A new word in the English language has recently been coined: investor-state. The term refers to corporations who have the power to sue nations before an jurisdictional tribunal for infringements on their commercial interest. Phillip Morris, for example, has sued Australia over that country’s rules requiring hazardous warning labels on cigarette packaging. http://theconversation.com/big-tobacco-vs-australia-philip-morris-scores-an-own-goal-4967)
Who are these investor-states? Well, besides Phillip Morris, Monsanto, the Bank of America, Chevron and Exxon Mobil are among them and they’ve been granted their power though a negotiated agreement known as the Trans-Pacific Partnership (TPP). Current members of this trade circle are Australia, Brunei, Chile, Canada, Japan, Malaysia, Mexico, New Zealand, Peru, Singapore, Vietnam and the United States.

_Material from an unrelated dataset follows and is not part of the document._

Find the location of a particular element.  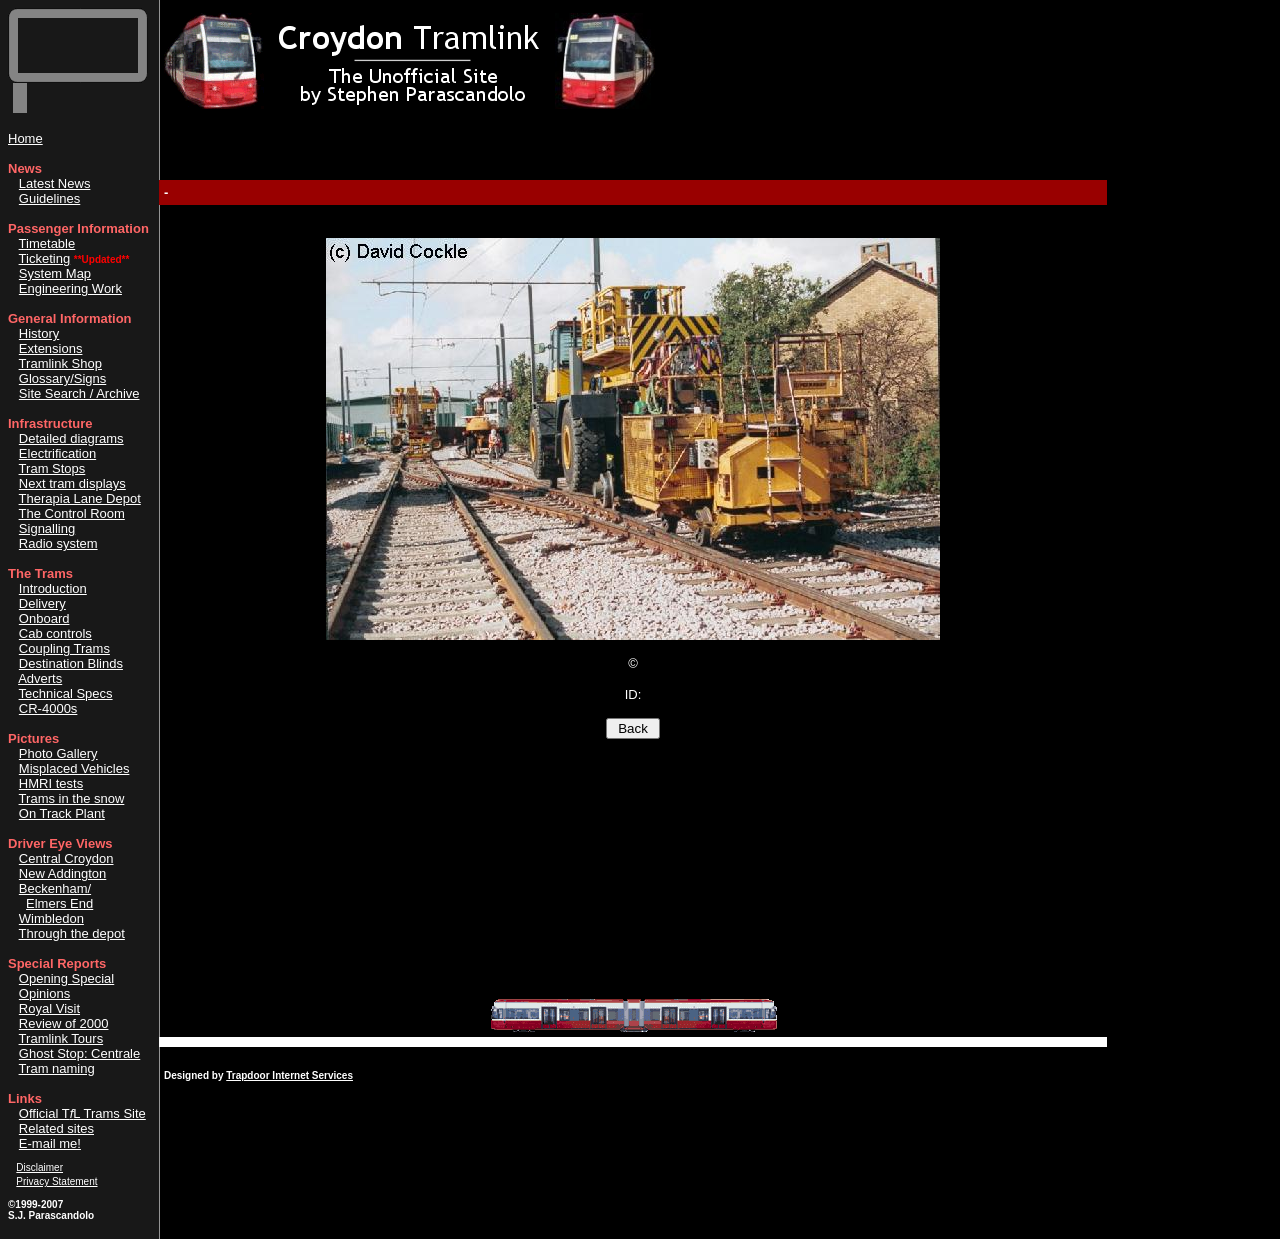

Ghost Stop: Centrale is located at coordinates (79, 1053).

Ironically, only 5 of the 29 measures in this agreement speak directly to trade issues. The other 24 reach into areas previously unthinkable. It restricts, for example, a sovereign nation’s ability to support local produce within its borders and proposes sweeping changes with regard to the internet. The United States government rejected SOPA, the bill that would have instituted rigid copyright laws on intellectual property, but those same rules are proposed under TPP.

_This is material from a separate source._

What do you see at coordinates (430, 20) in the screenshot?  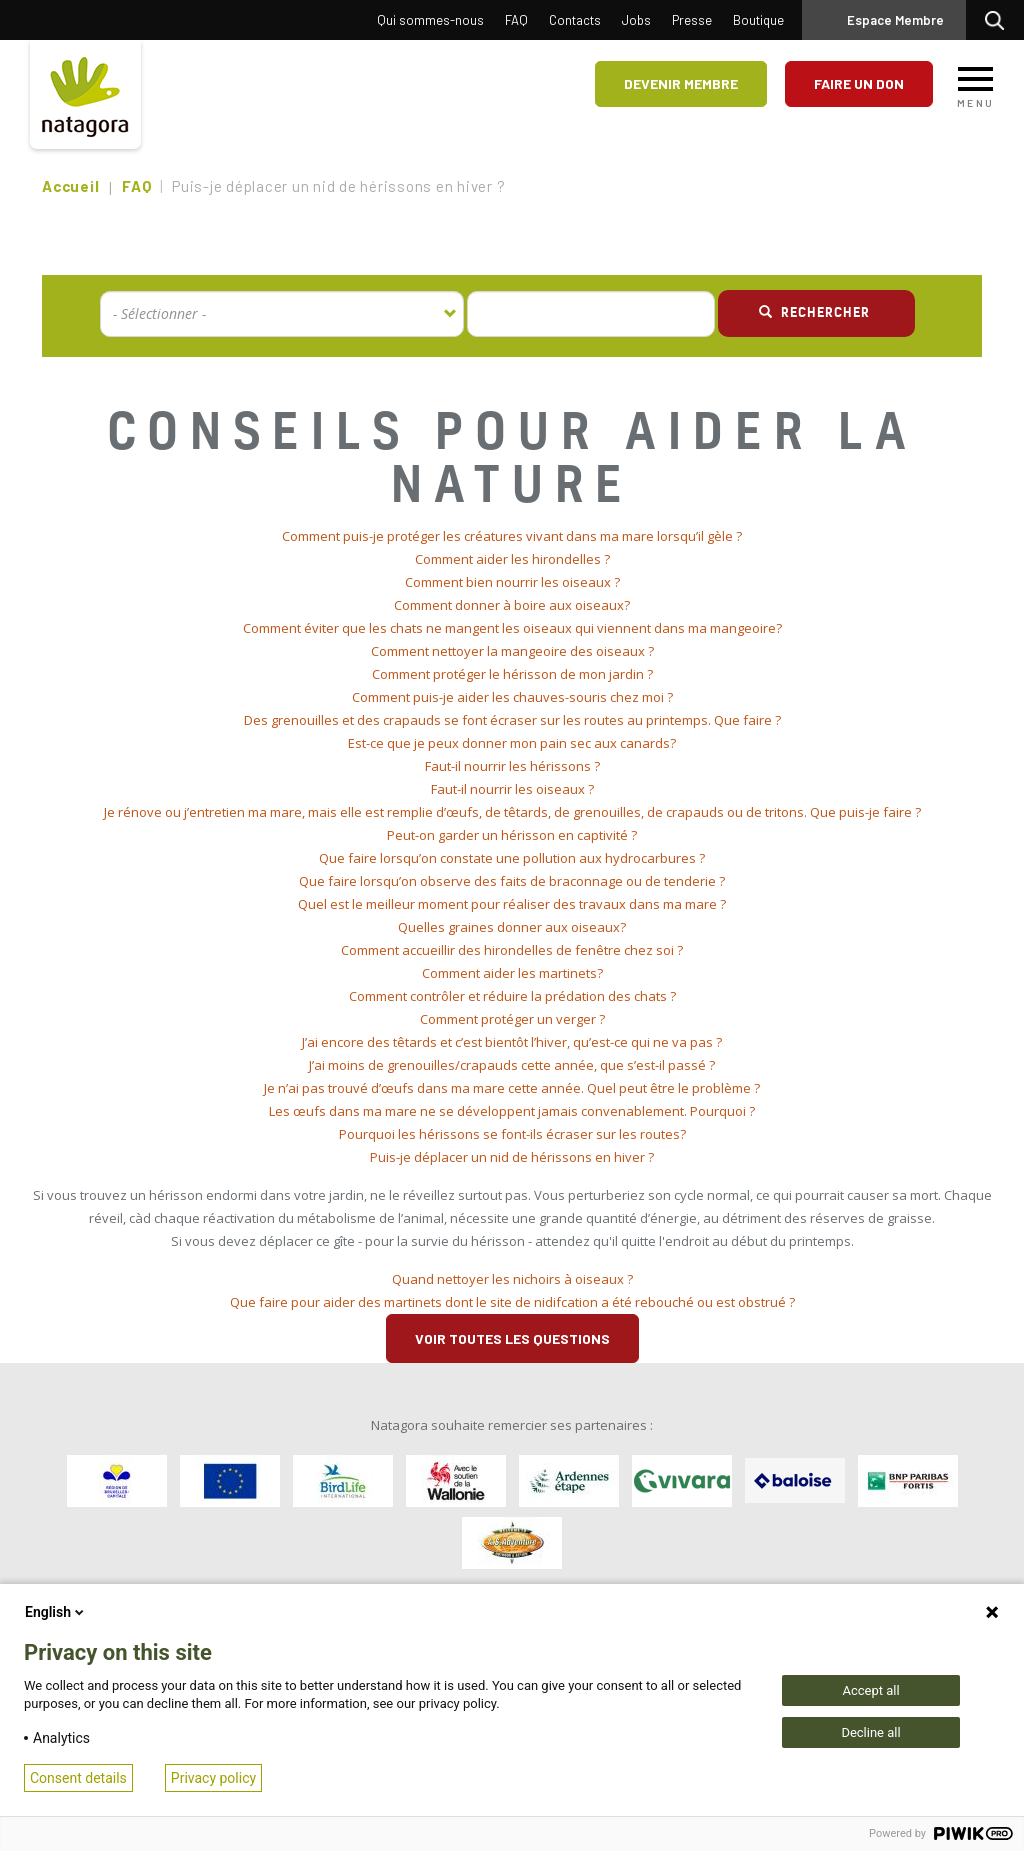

That the negotiations underway lack transparency is an understatement. So far, the measures have been kept under lock and key. Even members of Congress are beginning to complain about the lack of information. Below is a 10 minute clip from Democracy Now which speaks to the issue:.
In the United States, we have seen the consequences of giving corporations the same right to free speech as individuals. Giving them nation status is an idea that should keep everyone awake at night.